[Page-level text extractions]
· · · ·

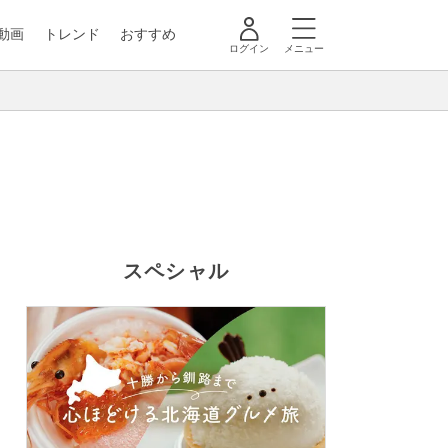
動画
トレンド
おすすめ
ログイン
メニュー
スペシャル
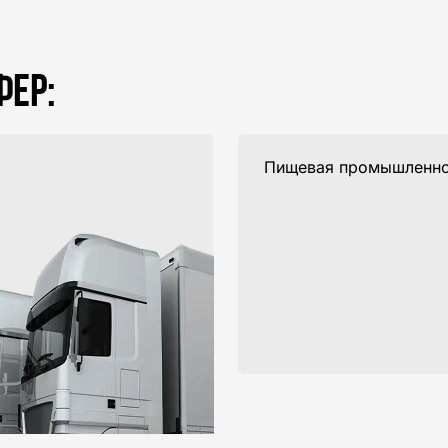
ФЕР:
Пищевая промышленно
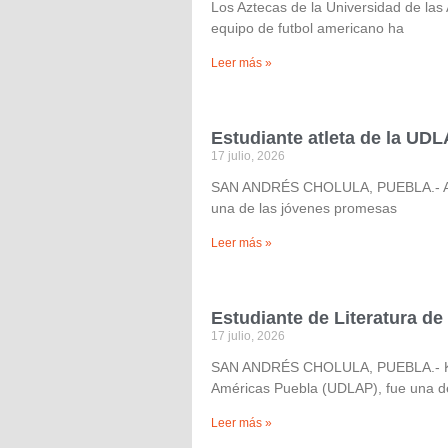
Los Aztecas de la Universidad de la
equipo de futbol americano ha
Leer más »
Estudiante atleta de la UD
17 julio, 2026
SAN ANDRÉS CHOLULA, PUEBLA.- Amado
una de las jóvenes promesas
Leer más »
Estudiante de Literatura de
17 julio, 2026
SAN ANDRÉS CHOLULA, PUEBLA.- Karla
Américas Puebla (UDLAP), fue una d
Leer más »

· · · ·

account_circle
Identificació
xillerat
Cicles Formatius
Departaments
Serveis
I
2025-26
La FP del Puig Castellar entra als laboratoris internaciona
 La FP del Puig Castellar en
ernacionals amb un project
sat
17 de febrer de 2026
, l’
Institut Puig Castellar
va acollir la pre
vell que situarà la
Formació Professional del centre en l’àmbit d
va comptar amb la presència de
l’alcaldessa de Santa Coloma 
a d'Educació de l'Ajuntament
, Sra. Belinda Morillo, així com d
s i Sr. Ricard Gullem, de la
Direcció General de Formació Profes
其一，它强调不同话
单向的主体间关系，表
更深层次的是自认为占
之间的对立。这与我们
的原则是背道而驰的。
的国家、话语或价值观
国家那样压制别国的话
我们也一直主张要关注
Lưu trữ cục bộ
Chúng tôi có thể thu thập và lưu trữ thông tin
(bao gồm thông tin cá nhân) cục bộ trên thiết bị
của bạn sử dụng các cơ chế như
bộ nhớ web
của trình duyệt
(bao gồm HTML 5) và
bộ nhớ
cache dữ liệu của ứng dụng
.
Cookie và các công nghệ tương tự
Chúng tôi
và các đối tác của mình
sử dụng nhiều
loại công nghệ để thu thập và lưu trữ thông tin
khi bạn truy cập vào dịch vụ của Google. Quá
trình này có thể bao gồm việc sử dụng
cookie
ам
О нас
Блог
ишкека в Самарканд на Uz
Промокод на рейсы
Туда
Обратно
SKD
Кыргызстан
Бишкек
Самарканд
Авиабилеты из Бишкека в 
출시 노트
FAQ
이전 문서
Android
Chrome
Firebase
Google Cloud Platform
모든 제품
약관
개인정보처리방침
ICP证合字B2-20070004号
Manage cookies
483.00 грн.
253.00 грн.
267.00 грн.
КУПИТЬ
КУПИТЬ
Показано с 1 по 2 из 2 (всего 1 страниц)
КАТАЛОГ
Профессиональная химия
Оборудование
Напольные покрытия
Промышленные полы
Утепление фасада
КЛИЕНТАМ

· · · ·

#### INSTRUCTIONS TO FOLLOW
Whenever a line in the entries above includes the word "Formació", pull that line out.

#### ANSWER TO THIS TASK
Formació Professional del centre en l’àmbit d
Direcció General de Formació Profes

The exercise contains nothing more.